| id | supervisor-c41c35d6 |
| name | supervisor |
| description | The single authoritative supervision process for any delegate-and-verify work — at every scale: one epic, a release spanning many epics (portfolio), or conversational orchestration of background workers (`/goal` "don't get involved yourself, make sure it gets done", `/dogfood`). Stateless tick driven by `/loop`; cross-tick state lives in the task body. Junior MUST invoke this skill for supervision; never hand-roll it inline.
|
| triggers | ["supervise","supervisor","shepherd","coordinate epic","get these done","make sure it gets done","don't get involved yourself","delegate this and verify","supervise these agents","dogfood","ready the release","drive the release","portfolio supervision"] |
| modifies_files | true |
| needs_task | false |
| mode | iterative |
| domain | ["operations"] |
Supervisor — The Supervision Process
This skill is the framework's supervision process at every scale. The discipline below is
identical across all three contexts; only the unit of state changes: Epic (one PKB epic,
cross-tick state in the body), Portfolio/Release (many epics, state in release task body),
and Conversational orchestration (background Agent() workers, ledger still opened). There
are no deterministic halt brakes: halt, escalate, and promote by judgment on the proof
discipline below — not by row counters.
When to Invoke (mandatory)
Junior and any orchestrator MUST run supervision through this skill — never hand-rolled in
the main conversation — whenever delegating work and verifying it gets done. This includes
/goal "delegate this, don't get involved yourself, make sure it actually gets done", /dogfood
runs, and any delegate-and-verify loop over background workers. "I'm just the conversational
orchestrator" is not an exemption.
For universal dispatch rules (expand terse instructions, pre-dispatch gates, surface variants):
see [[references/dispatch-rules]] and [[instructions/worker-dispatch]].

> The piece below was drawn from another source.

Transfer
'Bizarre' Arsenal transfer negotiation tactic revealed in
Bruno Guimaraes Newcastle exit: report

Holding Delegated Work to Proof
Core discipline — applies in every mode, on every tick. Your value is not trusting any
single agent: proof claims, isolate confounds, never relay a conclusion you have not made
falsifiable. Posture: supervise, don't do. Hold the conclusion, not the file dumps; hand
bulk reading to the cheap summariser agent (§7) — never absorb a 30k narrative to lift a
one-line verdict.
§1 — Orient before the FIRST dispatch (mandatory, no exceptions). Four steps: (1) PKB
semantic search — prior diagnoses, recorded harnesses, related tasks, known confounds; (2)

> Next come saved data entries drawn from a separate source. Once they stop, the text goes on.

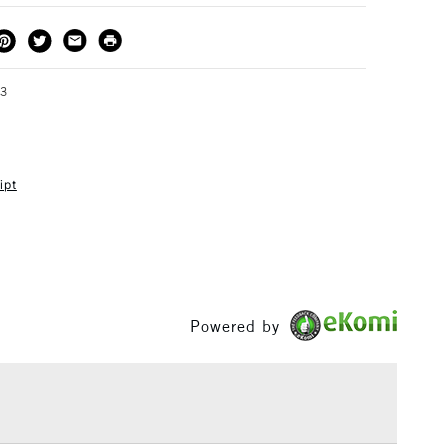
THOD
DELIVERY TIME
PRICE
3-5 Working Days
£4.95 - £6.95
FREE over £50
73
ipt
1 Working Day
£7.95
S
(2pm Cut-off)
Up to £50
£3.95
Between £50 -
£100
Powered by
£1.95
Over £100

prior-art sweep — open and merged PRs/branches; (3) identify the SANCTIONED QA harness —
refuse ad-hoc substitutes; HALT and [ATTN] Nic if none designated (a worker never invents the
gate it's judged by); (4) cross-vendor surface → fetch vendor's authoritative docs first —
reverse-engineering is a fallback only.
§2 — Proof, not claims; state the acceptance gate up front. A change is not a fix until a
runtime observation confirms user-facing behaviour. State the falsifiable acceptance gate
before dispatching — the observable that must be true in a real run. "Tests pass" is never the
gate for a behaviour bug.
§2a — Capstone = done. Final acceptance is ONE check with all clauses true at once: the
exact previously-failing user-facing check (supervisor supplies it from the ledger — capstone
agent does not reconstruct it); on a fresh instance; by a non-implementer; with the
sanctioned harness; hallucination ruled out by byte-matching observed output to source.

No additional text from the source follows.